ICMA TAB is a U.S. EPA grant-funded program that provides free technical assistance to brownfield impacted communities throughout the eight southeastern states and six tribes in the U.S. EPA Region 4 (Alabama, Florida, Georgia, Kentucky, Mississippi, North Carolina, South Carolina, Tennessee). 

Through the ICMA TAB program, communities in EPA Region 4 can access free technical assistance to support brownfield redevelopment efforts.

What Are Brownfields?

What Are Brownfields?

In everyday terms, brownfields are properties that might be contaminated. The perceived (or actual) contamination makes reuse of such sites difficult. Common examples of brownfields include abandoned gas stations, former dry cleaner sites, vacant commercial buildings on any Main Street corridor, or the large fenced off industrial site where people in the community used to work. Brownfields and their redevelopment challenges are found in all communities—large, small, urban, and rural.  

Every site has a history. Some site histories include operations that might have released contamination, pollutants, or toxins into the soil, groundwater, and surface water. Buildings on brownfield sites may be impacted by past hazardous releases in the soil and/or groundwater beneath them, or even by the materials that comprise buildings themselves.  
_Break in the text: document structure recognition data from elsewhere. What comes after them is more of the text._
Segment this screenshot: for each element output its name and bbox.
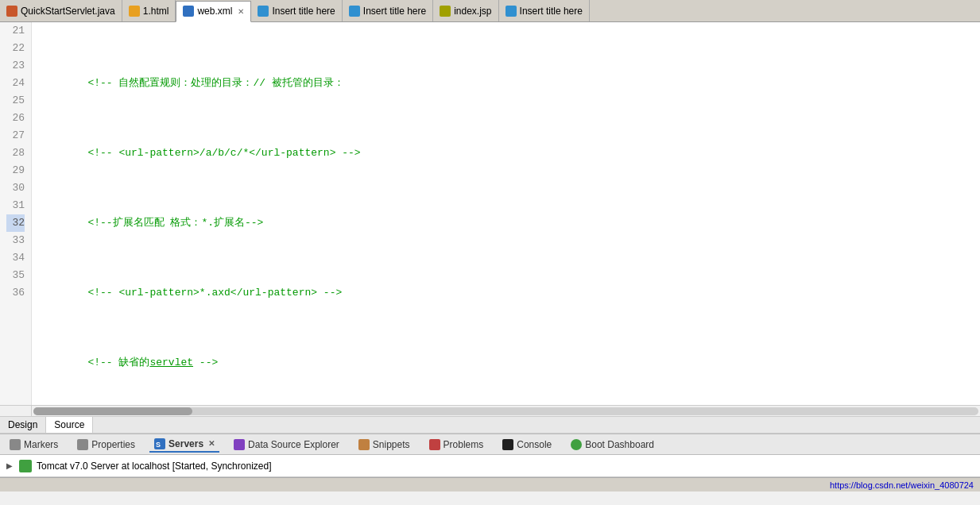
problems-icon — [429, 439, 440, 450]
browser-icon-2 — [349, 6, 360, 17]
svg-rect-0 — [10, 439, 21, 450]
server-icon — [19, 460, 32, 472]
tab-design-label: Design — [8, 419, 37, 430]
panel-tab-console[interactable]: Console — [498, 438, 556, 452]
server-item[interactable]: ▶ Tomcat v7.0 Server at localhost [Start… — [6, 460, 271, 472]
tab-quickstart-label: QuickStartServlet.java — [21, 6, 115, 17]
panel-tab-servers-close[interactable]: ✕ — [208, 439, 215, 448]
svg-rect-7 — [502, 439, 513, 450]
line-numbers: 21 22 23 24 25 26 27 28 29 30 31 32 33 3… — [0, 22, 32, 405]
tab-indexjsp[interactable]: index.jsp — [433, 0, 498, 21]
svg-rect-4 — [234, 439, 245, 450]
browser-icon-3 — [505, 6, 517, 17]
tab-webxml-label: web.xml — [197, 6, 232, 17]
properties-icon — [77, 439, 88, 450]
tab-html[interactable]: 1.html — [122, 0, 176, 21]
code-line-24: <!-- <url-pattern>*.axd</url-pattern> --… — [38, 284, 980, 302]
server-item-label: Tomcat v7.0 Server at localhost [Started… — [37, 461, 271, 472]
scrollbar-track[interactable] — [33, 407, 978, 415]
tab-title1-label: Insert title here — [272, 6, 335, 17]
html-icon — [129, 6, 140, 17]
svg-rect-1 — [77, 439, 88, 450]
tab-source-label: Source — [54, 419, 84, 430]
panel-tab-datasource[interactable]: Data Source Explorer — [229, 438, 344, 452]
code-line-23: <!--扩展名匹配 格式：*.扩展名--> — [38, 214, 980, 232]
status-url[interactable]: https://blog.csdn.net/weixin_4080724 — [830, 480, 974, 490]
boot-icon — [571, 439, 582, 450]
svg-rect-6 — [429, 439, 440, 450]
svg-point-8 — [571, 439, 582, 450]
horizontal-scrollbar[interactable] — [0, 405, 980, 416]
code-line-21: <!-- 自然配置规则：处理的目录：// 被托管的目录： — [38, 75, 980, 92]
panel-tab-markers[interactable]: Markers — [5, 438, 63, 452]
tab-webxml[interactable]: web.xml ✕ — [176, 1, 251, 22]
editor-container: 21 22 23 24 25 26 27 28 29 30 31 32 33 3… — [0, 22, 980, 416]
panel-tab-servers[interactable]: S Servers ✕ — [149, 437, 219, 453]
panel-tab-datasource-label: Data Source Explorer — [248, 439, 339, 450]
scrollbar-thumb[interactable] — [33, 407, 192, 415]
panel-tab-properties-label: Properties — [91, 439, 135, 450]
tab-indexjsp-label: index.jsp — [454, 6, 491, 17]
code-area[interactable]: <!-- 自然配置规则：处理的目录：// 被托管的目录： <!-- <url-p… — [32, 22, 980, 405]
svg-text:S: S — [156, 441, 161, 449]
tab-html-label: 1.html — [143, 6, 169, 17]
panel-tab-problems-label: Problems — [444, 439, 484, 450]
tab-title3[interactable]: Insert title here — [499, 0, 590, 21]
tab-quickstart[interactable]: QuickStartServlet.java — [0, 0, 122, 21]
expand-arrow[interactable]: ▶ — [6, 461, 13, 470]
tab-source[interactable]: Source — [46, 417, 93, 433]
tab-design[interactable]: Design — [0, 417, 46, 433]
datasource-icon — [234, 439, 245, 450]
panel-tab-servers-label: Servers — [168, 438, 203, 449]
panel-bar: Markers Properties S Servers ✕ Data Sour… — [0, 434, 980, 455]
xml-icon — [183, 6, 194, 17]
editor-content: 21 22 23 24 25 26 27 28 29 30 31 32 33 3… — [0, 22, 980, 405]
markers-icon — [10, 439, 21, 450]
java-icon — [6, 6, 17, 17]
tab-bar: QuickStartServlet.java 1.html web.xml ✕ … — [0, 0, 980, 22]
code-line-25: <!-- 缺省的servlet --> — [38, 354, 980, 372]
panel-tab-snippets[interactable]: Snippets — [354, 438, 415, 452]
panel-tab-markers-label: Markers — [24, 439, 58, 450]
status-bar: https://blog.csdn.net/weixin_4080724 — [0, 477, 980, 492]
tab-title3-label: Insert title here — [520, 6, 583, 17]
browser-icon-1 — [258, 6, 269, 17]
tab-title2[interactable]: Insert title here — [343, 0, 433, 21]
bottom-tabs: Design Source — [0, 416, 980, 434]
tab-title2-label: Insert title here — [363, 6, 426, 17]
panel-content: ▶ Tomcat v7.0 Server at localhost [Start… — [0, 455, 980, 477]
svg-rect-5 — [358, 439, 370, 450]
tab-title1[interactable]: Insert title here — [251, 0, 342, 21]
code-line-22: <!-- <url-pattern>/a/b/c/*</url-pattern>… — [38, 145, 980, 162]
panel-tab-problems[interactable]: Problems — [424, 438, 489, 452]
panel-tab-snippets-label: Snippets — [373, 439, 410, 450]
panel-tab-console-label: Console — [517, 439, 552, 450]
tab-webxml-close[interactable]: ✕ — [238, 7, 244, 16]
panel-tab-boot[interactable]: Boot Dashboard — [566, 438, 659, 452]
snippets-icon — [358, 439, 370, 450]
jsp-icon — [440, 6, 451, 17]
panel-tab-boot-label: Boot Dashboard — [585, 439, 654, 450]
servers-icon: S — [154, 438, 165, 449]
console-icon — [502, 439, 513, 450]
panel-tab-properties[interactable]: Properties — [72, 438, 140, 452]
Definition: The Environmental Protection Agency (EPA) defines a brownfield as, "a property where expansion, redevelopment or reuse may be complicated by the presence or potential presence of a hazardous substance, pollutant or contaminant".

Impacts

Impacts

Legacy sites and the former releases of petroleum, hazardous substances, or materials can create negative public and environmental health conditions that need to be addressed before a brownfield can be redeveloped. Brownfields also tend to fall into disuse creating a cycle of decline, and they may harbor unlicensed or illegal activity that is undesirable for the surrounding community. Such typical outcomes of unaddressed brownfield conditions have significant economic implications greatly reducing tax revenue, employment, and business opportunities. 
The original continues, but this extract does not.